Saved data entries:
────────

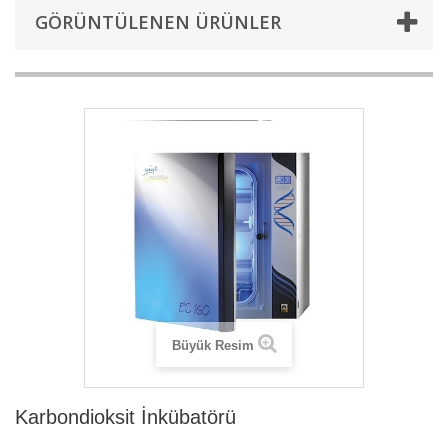
GÖRÜNTÜLENEN ÜRÜNLER
Büyük Resim
Karbondioksit İnkübatörü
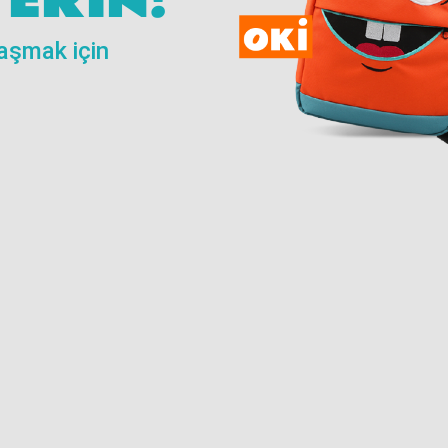
ERİN!
laşmak için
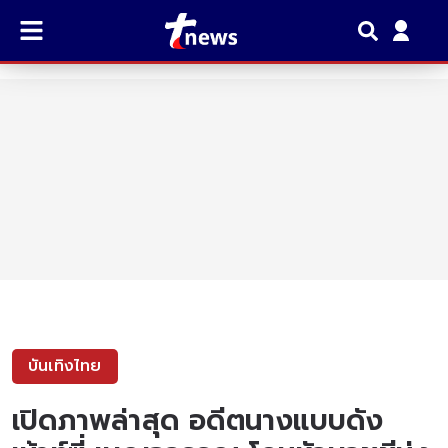
บันเทิงไทย
เปิดภาพล่าสุด อดีตนางแบบดัง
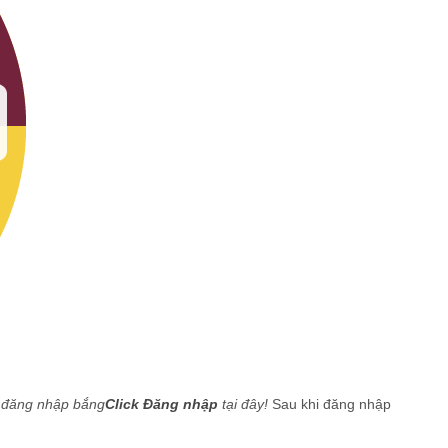
ng đăng nhập bắng
Click Đăng nhập
tại đây!
Sau khi đăng nhập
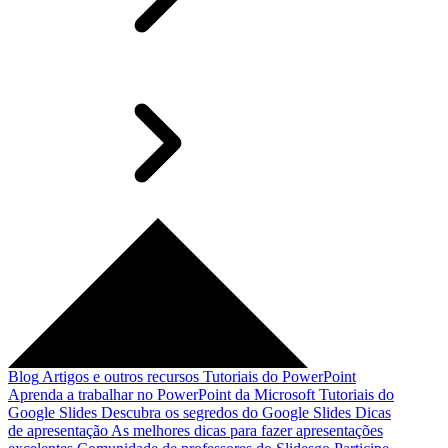
Blog
Artigos e outros recursos
Tutoriais do PowerPoint
Aprenda a trabalhar no PowerPoint da Microsoft
Tutoriais do
Google Slides
Descubra os segredos do Google Slides
Dicas
de apresentação
As melhores dicas para fazer apresentações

────────

WHAT TO DO:
Ignoring the pictures, write out word for word only the lines from the one containing "Sau khi đăng nhập" through the last line of the data, both ends included.

ANSWER AREA:
Sau khi đăng nhập
Blog
Artigos e outros recursos
Tutoriais do PowerPoint
Aprenda a trabalhar no PowerPoint da Microsoft
Tutoriais do
Google Slides
Descubra os segredos do Google Slides
Dicas
de apresentação
As melhores dicas para fazer apresentações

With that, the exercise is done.